An Ode to the Genius of Immigrant Food
LatestDETROIT—Running parallel to the endless stories about the “revitalization” (read: gentrification and resegregation) of Detroit are stories about its burgeoning restaurant scene, itself a marker of the startling development and influx of corporate cash that have reshaped the city in recent years.
Just drive through downtown and its surrounding neighborhoods, as I did recently on a reporting trip for this website, and you’ll find restaurants helmed by James Beard-nominated chefs and chic bars, all filled with young, (mostly) white members of the creative class that have steadily flocked to the city in the past decade, taking advantage of its relatively cheap housing and eager to insert themselves into the narrative of a city rising from the ashes.
“Detroit is in the midst of a culinary transformation,” wrote the Washington Post in 2016. That same year, Zagat proclaimed Detroit one of its “hottest food cities,” ranking it above San Francisco, Chicago, Austin, and New York City. A city that even a few years ago was described as a food desert is now a “culinary oasis.” Detroit is “cool,” typified in the popular imagination by Shinola, the purveyor of overpriced watches and bicycles, and worthy, even, of a goop travel guide.

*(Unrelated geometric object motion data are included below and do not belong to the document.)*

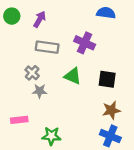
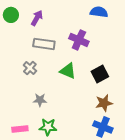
black square: (107, 79) -> (100, 74), turned -36
gray star: (40, 91) -> (40, 100), moved
pink rectangle: (19, 120) -> (20, 129), moved

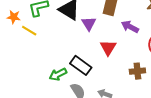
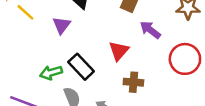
purple triangle: (89, 24) -> (62, 25), moved
brown cross: (137, 71) -> (133, 82), moved

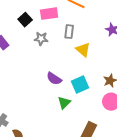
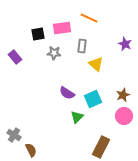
black square: (25, 20) -> (38, 34), turned 32

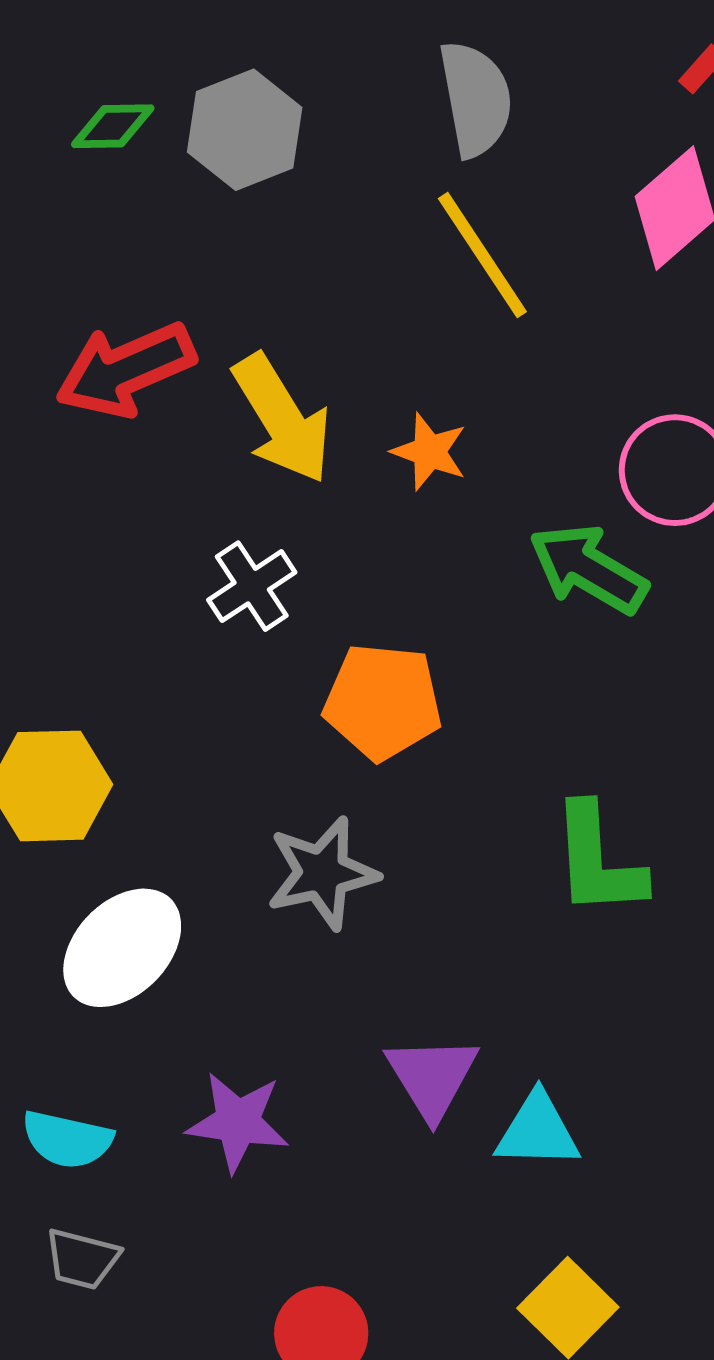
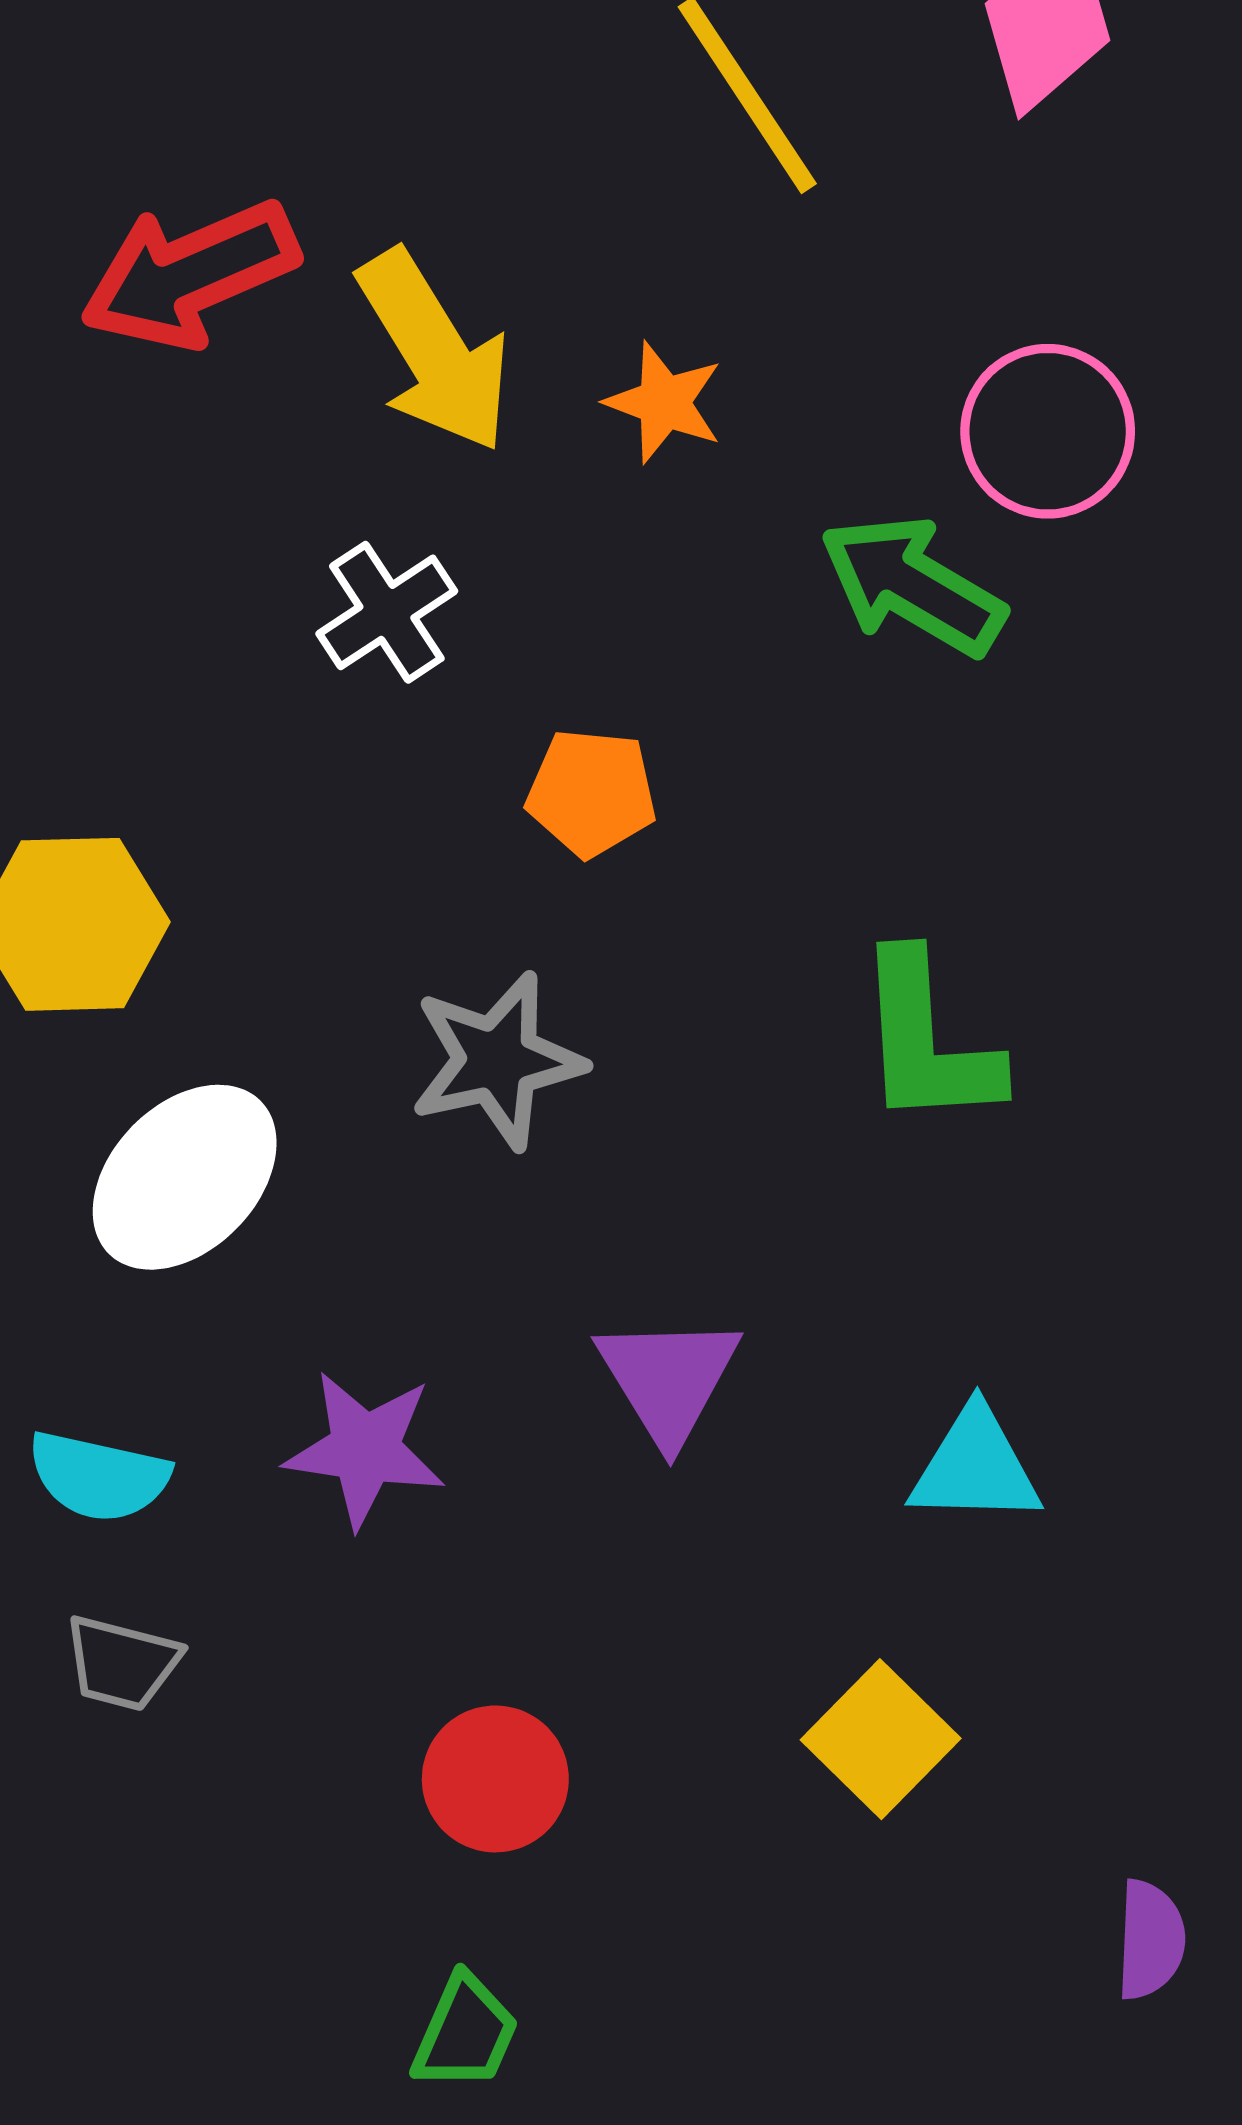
orange pentagon: (383, 702) -> (591, 793), size x0.7
cyan triangle: (538, 1131) -> (975, 1467), moved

The best thing you can eat in Detroit isn’t some artisanal doughnut or vegetable carpaccio or pork belly sliders—it’s a freakishly good $3.38 egg roll filled with corned beef and cheese
Fuck all of that. These narratives—of Detroit on the rise, of a rebirth of a city that was devastated by deindustrialization, white flight, and a callous economic retrenchment—conveniently elide the the black Detroiters, who are more than 80 percent of the city’s population, and immigrants that have for decades actually made Detroit “cool,” an erasure that is also reflected in the coverage of its food scene. The best thing you can eat in Detroit isn’t some artisanal doughnut or vegetable carpaccio or pork belly sliders—it’s a freakishly good $3.38 egg roll filled with corned beef and cheese, from Asian Corned Beef, a homegrown chain with seven locations (largely in still-black neighborhoods outside of the downtown core), and the brainchild of Kim White, an immigrant from Vietnam who moved to Detroit in 1974. Today, she runs the restaurants with her son Hasan, and an eighth location is in the works.